People love Derrick Lewis.
No, seriously. People love him.
He’s the type of character you’d only ever find in mixed martial arts, a brawling wild man who went from troubled youth to tow truck driver to top-flight athlete in a little over a decade.
He’s…

People love Derrick Lewis.

No, seriously. People love him.

He’s the type of character you’d only ever find in mixed martial arts, a brawling wild man who went from troubled youth to tow truck driver to top-flight athlete in a little over a decade.

He’s got some of the best social media in the game. In February, he memorably smashed one of the sport’s most disliked fighters in Travis Browne, took a swipe at his then-girlfriend Ronda Rousey not long after doing it and showed up at the post-fight presser brandishing his very own interim heavyweight title.

He’ll make a poop joke in the cage, muse over the McRibs he lost out on during training camp and offer the likes of Paige VanZant some NSFW advice following a fight pullout.

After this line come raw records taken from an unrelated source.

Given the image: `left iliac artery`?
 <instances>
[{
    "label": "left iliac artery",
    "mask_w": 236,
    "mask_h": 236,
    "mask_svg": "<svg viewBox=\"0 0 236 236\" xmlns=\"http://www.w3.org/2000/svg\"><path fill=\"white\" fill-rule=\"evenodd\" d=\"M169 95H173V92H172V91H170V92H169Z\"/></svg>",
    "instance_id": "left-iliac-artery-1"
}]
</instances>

For fans, he’s a legend. For foes, he’s a nightmare.

Before a stoppage loss to Mark Hunt this past summer, Lewis had won six in a row—five by KO or TKO—and was the hottest heavyweight on Earth. He’s netted three performance bonuses in his UFC career and easily could have been fighting for a world title with a better turn of fate against Hunt.

As he’s increasingly learned the game and rounded out his form, he’s become something to behold. This Saturday he’ll have a chance to show how far he’s come, as he’ll trade shots with former UFC champion Fabricio Werdum at UFC 216 in Las Vegas.

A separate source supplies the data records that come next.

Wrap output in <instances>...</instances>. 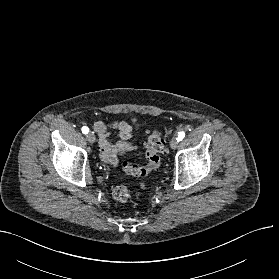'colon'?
Wrapping results in <instances>:
<instances>
[{
  "mask_svg": "<svg viewBox=\"0 0 279 279\" xmlns=\"http://www.w3.org/2000/svg\"><path fill=\"white\" fill-rule=\"evenodd\" d=\"M164 150V140L158 131H153L146 143V159L147 163L145 166H139L131 164L128 161L122 163V167L125 172L136 176L144 177L153 170H156L160 166V154ZM143 188L144 185L140 184ZM113 197L119 202H126L130 198V190L124 186L119 185L113 189Z\"/></svg>",
  "mask_w": 279,
  "mask_h": 279,
  "instance_id": "obj_1",
  "label": "colon"
}]
</instances>
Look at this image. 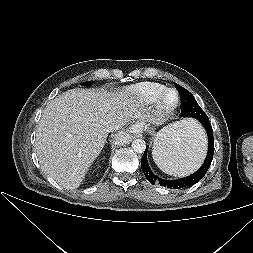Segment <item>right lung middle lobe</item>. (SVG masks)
I'll list each match as a JSON object with an SVG mask.
<instances>
[{"instance_id":"right-lung-middle-lobe-1","label":"right lung middle lobe","mask_w":253,"mask_h":253,"mask_svg":"<svg viewBox=\"0 0 253 253\" xmlns=\"http://www.w3.org/2000/svg\"><path fill=\"white\" fill-rule=\"evenodd\" d=\"M93 83H94V81H88V82L83 83L82 85H84V86H90Z\"/></svg>"}]
</instances>
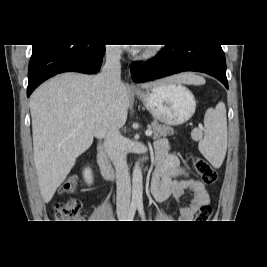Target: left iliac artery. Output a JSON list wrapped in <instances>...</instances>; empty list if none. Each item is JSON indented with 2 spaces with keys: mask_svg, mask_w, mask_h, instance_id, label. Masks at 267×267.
Returning <instances> with one entry per match:
<instances>
[{
  "mask_svg": "<svg viewBox=\"0 0 267 267\" xmlns=\"http://www.w3.org/2000/svg\"><path fill=\"white\" fill-rule=\"evenodd\" d=\"M137 206H138V211H139L140 216L142 217V219H145L143 203L139 202Z\"/></svg>",
  "mask_w": 267,
  "mask_h": 267,
  "instance_id": "left-iliac-artery-1",
  "label": "left iliac artery"
}]
</instances>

Werdum, interestingly, has suffered a fall to serve as the inverse of Lewis’ rise.

Though he remains as talented an athlete as there is among UFC big men, he’s lost two of three following a four-year undefeated run.

He was once beloved the way Lewis is now: a light-hearted, comedic personality who was known for making funny faces and representing MMA‘s gentle art better than anyone. Unfortunately after a string of hate speech and a penchant for picking fights with guys smaller than him, the whole sport seems to have changed its opinion and no amount of “Werdum Face” can undo it.

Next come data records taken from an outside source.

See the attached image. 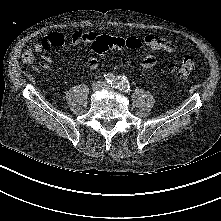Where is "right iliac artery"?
<instances>
[{
  "instance_id": "right-iliac-artery-1",
  "label": "right iliac artery",
  "mask_w": 221,
  "mask_h": 221,
  "mask_svg": "<svg viewBox=\"0 0 221 221\" xmlns=\"http://www.w3.org/2000/svg\"><path fill=\"white\" fill-rule=\"evenodd\" d=\"M104 78L111 85H113L115 83V76L112 73L105 74Z\"/></svg>"
}]
</instances>
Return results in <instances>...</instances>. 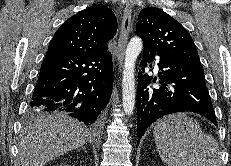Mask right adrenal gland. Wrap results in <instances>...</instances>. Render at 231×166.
Listing matches in <instances>:
<instances>
[{"label": "right adrenal gland", "mask_w": 231, "mask_h": 166, "mask_svg": "<svg viewBox=\"0 0 231 166\" xmlns=\"http://www.w3.org/2000/svg\"><path fill=\"white\" fill-rule=\"evenodd\" d=\"M81 149L84 150L85 152H87L86 149H85V147H81Z\"/></svg>", "instance_id": "1"}]
</instances>
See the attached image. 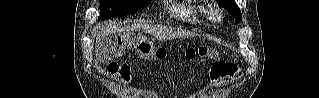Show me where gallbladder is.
I'll list each match as a JSON object with an SVG mask.
<instances>
[{
  "instance_id": "1",
  "label": "gallbladder",
  "mask_w": 319,
  "mask_h": 98,
  "mask_svg": "<svg viewBox=\"0 0 319 98\" xmlns=\"http://www.w3.org/2000/svg\"><path fill=\"white\" fill-rule=\"evenodd\" d=\"M96 55H99L102 60H105L107 62L113 57V50L109 48L106 51H104L103 48H99L96 49Z\"/></svg>"
}]
</instances>
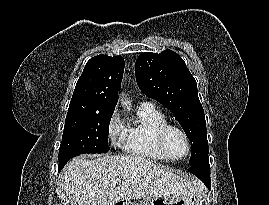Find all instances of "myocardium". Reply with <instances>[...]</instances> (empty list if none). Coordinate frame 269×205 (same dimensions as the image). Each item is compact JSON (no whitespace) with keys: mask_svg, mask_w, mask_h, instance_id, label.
<instances>
[{"mask_svg":"<svg viewBox=\"0 0 269 205\" xmlns=\"http://www.w3.org/2000/svg\"><path fill=\"white\" fill-rule=\"evenodd\" d=\"M173 130L180 132L185 138V141L187 144V152L182 157L173 156L167 148V137H168V134ZM155 142H156V146L159 152L164 157H166L168 160H171V161H181V160L186 159L190 155L191 150H192V143H191L188 133L186 132L184 128L175 124L167 123L161 126L156 132Z\"/></svg>","mask_w":269,"mask_h":205,"instance_id":"1","label":"myocardium"}]
</instances>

Where Werdum’s social media posts are doing things like defending homophobic rants in multiple languages, Lewis’ are documenting his attempts at literally saving lives in the middle of one of the worst hurricanes in recent American history.

Predictably, that resonates with people.

There’s a realness to Lewis that only the most marketable MMA fighters seem to have. While so many fighters waste their time shouting (tweeting?) into the void about the sanctity of world titles or about it being “their time,” men like Lewis are out there making fans by being themselves.

It is fun to watch Lewis carve fellow fighters and fans with his sharp wit, and it all belies a likable impishness that makes you feel like this beast could just as easily be at your family gathering telling jokes and having fun.

Watching him perform at the highest levels of his craft with some of the more exciting outcomes seen in recent memory is something of an icing on the cake.

Werdum’s fall, both in image and recent results, comes at a perfect time for Lewis. As he did with Browne, he gets to serve as something of an agent for fan frustrations by gloving up this weekend.

People are firmly behind him and many are eager to see some karma befall Werdum. Lewis, with his brute strength and brawling style, has a capacity to be very karmic in his violence.

And of course, such a win would catapult him to the very top of the UFC heavyweight rankings (he’s sixth; Werdum second) and probably place him no less than a fight away from a title shot. It’s not a foregone conclusion, as Werdum is an athlete and a talent well above those Lewis has fought prior, but the stakes are as high as they’ve ever been for him.

Show up big and the MMA community will surely rejoice; display a continued development curve to match his popularity, and it might make the next belt he brings to a presser into the real thing.